Palestine: Administration

This page describes the administrative and military organization of Roman Palestine.   For territorial organization consult the maps in the page on Palestine's history.

Before the First Revolt

wpe4.jpg (20885 bytes)In the first period of provincial rule, from 4 BCE to the outbreak of the First Revolt in 66 CE, officials of the equestrian order (the lower rank of governors) governed Palestine.  They held the title prefect until King Agrippa assumed rule over Judaea.  After his death in 44 and the reversion of Judaea to Roman rule, the governor held the title procurator.  As applied to governors, this term, otherwise used for financial officers, connotes no difference in rank or function from the title prefect.  Indeed authors of the late first century often use the term procurator for the early governors--so in the New Testament and in Tacitus's and Josephus's works--but contemporary documents such as this famous inscription from Caesarea attest to the title prefect.

[- - -]s Tiberieum
[. Po]ntius Pilatus
[praef]ectus Iuda[ea]e
[- - - - - - - - - -]

"Pontius Pilate, prefect of Judaea, . . . the Tiberieum . . . ."

The procurators and prefects had primarily military functions, but as representatives of the empire they also exercised financial and limited judicial functions.  For the most part, civil administration lay in the hands of local government: municipal councils or ethnic governments such as--in the district of Judaea--the Sanhedrin and its president the High Priest .  The legate of Syria or the prefect of Judaea appointed the High Priest until 41; thereafter and until 66 the Jewish client kings exercised this privilege.   The governors normally resided in Caesarea but traveled throughout the province, especially to Jerusalem, in the course of performing their duties.

As equestrians the governors could not command legionary forces and in military situations they yielded to their superiors, the legates of Syria, who would descend into Palestine with their legions as necessary.  The governors of Judaea did have small auxiliary forces of locally recruited soldiers stationed regularly in Caesarea and Jerusalem and temporarily anywhere else that required a military presence.  The total number of soldiers at their disposal numbered in the range of 3000.

In 6 or 7 CE the governor of Syria, Quirinius, supervised the initial tax assessment of the newly constituted province of Judaea.
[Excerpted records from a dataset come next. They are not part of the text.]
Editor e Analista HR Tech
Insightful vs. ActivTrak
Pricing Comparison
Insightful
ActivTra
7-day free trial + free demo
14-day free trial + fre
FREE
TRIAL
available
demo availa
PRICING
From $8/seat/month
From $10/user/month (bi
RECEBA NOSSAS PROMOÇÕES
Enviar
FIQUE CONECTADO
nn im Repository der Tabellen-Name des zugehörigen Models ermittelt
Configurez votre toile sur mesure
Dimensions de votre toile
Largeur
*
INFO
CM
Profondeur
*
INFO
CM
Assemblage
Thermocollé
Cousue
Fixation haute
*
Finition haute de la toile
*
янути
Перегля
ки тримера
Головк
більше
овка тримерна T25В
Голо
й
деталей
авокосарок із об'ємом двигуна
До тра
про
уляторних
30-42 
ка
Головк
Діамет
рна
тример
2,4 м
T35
The Romans divided the Jewish regions of the province (Judaea, Galilee, Peraea, and Samaria) into districts called toparchies (eg, about a dozen in Judaea); in the rest of Palestine they organized taxation by cities with their territories.  The governor held the Jewish council of Jerusalem--the Sanhedrin-- responsible for the collection in the territory of Judaea and the municipal councils of the cities for the collection in their territories.  The taxes included the two types standard throughout the early empire: the land tax (tributum soli) on agricultural production and the head tax (tributum capitis) on personal property and on individuals--as well as a variety of indirect taxes such as the inheritance tax and customs.  The notorious tax farmers called publicani collected the indirect taxes.
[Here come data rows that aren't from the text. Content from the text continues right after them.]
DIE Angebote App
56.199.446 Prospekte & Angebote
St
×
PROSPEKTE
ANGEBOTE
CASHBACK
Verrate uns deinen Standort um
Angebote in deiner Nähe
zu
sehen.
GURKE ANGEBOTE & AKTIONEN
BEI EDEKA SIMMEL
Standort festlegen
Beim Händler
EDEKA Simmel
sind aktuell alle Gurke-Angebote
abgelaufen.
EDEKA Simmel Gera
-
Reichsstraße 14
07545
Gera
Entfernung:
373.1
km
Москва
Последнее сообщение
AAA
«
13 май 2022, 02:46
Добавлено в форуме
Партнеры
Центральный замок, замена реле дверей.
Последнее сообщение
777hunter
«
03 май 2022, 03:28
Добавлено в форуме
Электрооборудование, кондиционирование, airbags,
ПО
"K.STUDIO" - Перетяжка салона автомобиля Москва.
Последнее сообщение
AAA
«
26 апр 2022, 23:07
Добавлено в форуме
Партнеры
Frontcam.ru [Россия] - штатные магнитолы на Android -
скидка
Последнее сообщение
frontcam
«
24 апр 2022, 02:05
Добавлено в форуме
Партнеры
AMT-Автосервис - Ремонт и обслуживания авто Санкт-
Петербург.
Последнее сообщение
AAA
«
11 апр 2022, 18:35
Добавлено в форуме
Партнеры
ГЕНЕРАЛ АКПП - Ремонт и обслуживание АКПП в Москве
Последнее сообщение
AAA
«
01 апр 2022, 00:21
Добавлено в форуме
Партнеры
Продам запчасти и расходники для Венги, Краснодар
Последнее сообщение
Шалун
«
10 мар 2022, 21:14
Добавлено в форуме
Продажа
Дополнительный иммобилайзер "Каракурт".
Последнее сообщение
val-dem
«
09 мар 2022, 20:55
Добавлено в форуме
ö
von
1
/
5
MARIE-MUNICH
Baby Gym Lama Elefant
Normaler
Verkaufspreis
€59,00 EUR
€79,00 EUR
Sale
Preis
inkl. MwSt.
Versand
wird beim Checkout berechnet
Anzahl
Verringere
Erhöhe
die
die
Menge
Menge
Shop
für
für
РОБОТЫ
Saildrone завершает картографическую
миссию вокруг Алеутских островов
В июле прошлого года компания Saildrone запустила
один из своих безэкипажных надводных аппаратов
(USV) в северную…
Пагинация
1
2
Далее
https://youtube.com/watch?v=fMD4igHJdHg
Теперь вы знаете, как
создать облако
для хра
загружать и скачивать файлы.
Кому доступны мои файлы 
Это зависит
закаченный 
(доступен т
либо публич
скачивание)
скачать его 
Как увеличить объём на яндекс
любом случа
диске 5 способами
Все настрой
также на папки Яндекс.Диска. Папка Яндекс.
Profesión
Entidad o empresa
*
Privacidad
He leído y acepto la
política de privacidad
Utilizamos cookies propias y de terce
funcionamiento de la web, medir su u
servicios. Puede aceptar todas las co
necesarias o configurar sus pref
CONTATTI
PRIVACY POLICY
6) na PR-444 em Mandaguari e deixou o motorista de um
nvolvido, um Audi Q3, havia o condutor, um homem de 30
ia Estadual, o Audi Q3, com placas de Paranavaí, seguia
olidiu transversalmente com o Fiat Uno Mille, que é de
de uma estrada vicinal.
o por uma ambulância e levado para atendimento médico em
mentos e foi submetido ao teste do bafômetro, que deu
In this period the governors exercised justice in unusual cases, for routine judicial administration lay in the local courts such as the Sanhedrin in Jerusalem.  The local courts followed their own legal traditions.  The governor or a Roman officer on his behalf had the prerogative of transferring a case to his own court, as happened when the commander of the garrison in Jerusalem interrupted Paul's case before the Sanhedrin and sent him to the governor in Caesarea (Acts 23).

Between the Revolts

After 73 or 74 Judaea's governor belonged to the senatorial order as a praetorian legate (legatus Augusti pro praetori).  The governors had an elevated status because they now commanded a legionary force, the legio X Fretensis, stationed in Jerusalem (the governors continued in Caesarea as their primary residence).  Vespasian transferred the old native auxiliary forces to other provinces and replaced them with auxiliaries recruited elsewhere.  The imperial administration also included a procurator with financial duties.
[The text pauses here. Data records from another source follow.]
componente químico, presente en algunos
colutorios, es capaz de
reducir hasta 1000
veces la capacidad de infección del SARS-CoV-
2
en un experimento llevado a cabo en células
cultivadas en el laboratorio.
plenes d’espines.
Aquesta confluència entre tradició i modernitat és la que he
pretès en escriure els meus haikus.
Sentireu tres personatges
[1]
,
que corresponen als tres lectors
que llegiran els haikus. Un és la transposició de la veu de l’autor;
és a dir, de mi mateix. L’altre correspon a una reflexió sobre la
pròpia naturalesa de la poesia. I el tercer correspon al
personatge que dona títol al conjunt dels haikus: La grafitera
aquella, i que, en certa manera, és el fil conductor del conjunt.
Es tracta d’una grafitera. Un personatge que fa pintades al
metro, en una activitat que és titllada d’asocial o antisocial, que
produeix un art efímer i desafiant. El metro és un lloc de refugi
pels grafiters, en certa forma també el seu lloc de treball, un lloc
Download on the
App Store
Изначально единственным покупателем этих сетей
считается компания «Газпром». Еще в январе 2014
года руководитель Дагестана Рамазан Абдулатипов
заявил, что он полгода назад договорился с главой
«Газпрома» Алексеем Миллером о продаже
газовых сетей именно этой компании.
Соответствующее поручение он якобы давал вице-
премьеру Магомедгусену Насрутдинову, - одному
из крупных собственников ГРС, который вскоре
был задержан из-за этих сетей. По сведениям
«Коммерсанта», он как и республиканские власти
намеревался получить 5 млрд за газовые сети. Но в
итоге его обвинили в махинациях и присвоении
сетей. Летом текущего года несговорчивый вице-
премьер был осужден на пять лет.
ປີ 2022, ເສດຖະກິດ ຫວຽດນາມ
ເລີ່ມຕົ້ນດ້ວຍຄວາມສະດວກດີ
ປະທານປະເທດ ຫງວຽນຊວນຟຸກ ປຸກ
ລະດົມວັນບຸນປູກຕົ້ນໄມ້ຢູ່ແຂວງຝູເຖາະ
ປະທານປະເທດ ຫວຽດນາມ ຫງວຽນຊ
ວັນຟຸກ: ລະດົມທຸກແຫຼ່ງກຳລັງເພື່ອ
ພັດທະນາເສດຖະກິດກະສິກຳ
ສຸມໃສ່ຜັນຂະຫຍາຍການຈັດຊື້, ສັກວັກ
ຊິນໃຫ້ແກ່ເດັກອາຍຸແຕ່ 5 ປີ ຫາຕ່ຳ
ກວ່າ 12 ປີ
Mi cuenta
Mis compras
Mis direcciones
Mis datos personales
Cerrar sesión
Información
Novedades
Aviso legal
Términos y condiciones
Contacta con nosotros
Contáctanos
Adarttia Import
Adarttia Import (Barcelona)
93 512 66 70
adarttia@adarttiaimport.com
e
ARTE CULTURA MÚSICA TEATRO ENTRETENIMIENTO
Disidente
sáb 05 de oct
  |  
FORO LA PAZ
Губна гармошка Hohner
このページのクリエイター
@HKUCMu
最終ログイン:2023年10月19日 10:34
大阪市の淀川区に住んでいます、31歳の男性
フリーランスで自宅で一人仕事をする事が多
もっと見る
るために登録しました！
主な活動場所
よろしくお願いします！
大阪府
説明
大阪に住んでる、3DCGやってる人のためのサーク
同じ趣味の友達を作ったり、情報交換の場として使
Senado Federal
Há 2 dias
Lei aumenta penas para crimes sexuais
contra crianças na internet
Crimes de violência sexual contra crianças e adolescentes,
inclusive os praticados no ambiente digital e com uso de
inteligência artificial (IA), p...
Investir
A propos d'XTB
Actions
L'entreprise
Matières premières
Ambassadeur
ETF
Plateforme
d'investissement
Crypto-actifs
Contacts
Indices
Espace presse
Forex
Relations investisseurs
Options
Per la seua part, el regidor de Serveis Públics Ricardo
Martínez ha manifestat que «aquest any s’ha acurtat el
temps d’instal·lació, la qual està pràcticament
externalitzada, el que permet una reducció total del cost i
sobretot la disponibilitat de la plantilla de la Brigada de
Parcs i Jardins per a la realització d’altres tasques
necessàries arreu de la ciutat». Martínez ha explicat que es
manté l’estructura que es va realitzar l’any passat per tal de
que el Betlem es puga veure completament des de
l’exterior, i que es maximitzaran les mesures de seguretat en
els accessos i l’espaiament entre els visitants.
Some cities, such as Caesarea when it became a colonia under the Flavians, received exemptions from taxation.  Josephus reports that as Vespasian recovered control of Judaea he held the land as his personal property and leased it out to his own profit, but the nature of this control remains obscure (Jewish War 7.6.6).   He also ordered Jews throughout the empire to pay  the former Temple Tax of two drachmas per year to the temple of Jupiter Capitolinus. 

When Agrippa II died in the 90s his lands in northern Palestine returned to the province of Judaea.

In the 110s--possibly a few years earlier--in a period of increasing national tension among Jews throughout the empire, Trajan increased the size of the provincial garrison to two legions, each commanded by a senatorial legatus legionis subordinate to the governor.   Consequently the rank of the governor rose to consular rank  The X Fretensis remained in Jerusalem while the II Traiana secured the Jezreel Valley from its headquarters at Legio.  In the 120s the VI Ferrata arrived from Arabia when the II Traiana went on to Egypt.   The II Deiotariana might have spent some time in Judaea in 123 and probably again during the second revolt.

Syria Palaestina

Following the Bar Cochba Revolt Hadrian renamed the province Syria Palaestina.   The province still had two legions, the VI Ferrata in Jerusalem and the X Fretensis in Legio, and former consuls continued to serve as governors.  The stability of Roman rule now permitted large parts of these forces to withdraw for service elsewhere periodically, and in the middle of the third century the VI Ferrata left permanently for Damascus.  Finally, under Diocletian the remaining legion, the X Fretensis, moved to Aila on the Persian Gulf.  At the same time all of Arabia south of the Dead Sea became part of Palestine.  These shifts in the stationing of military forces reflect the general pattern of Rome's evolving and increasing interest in the eastern and southeastern frontier.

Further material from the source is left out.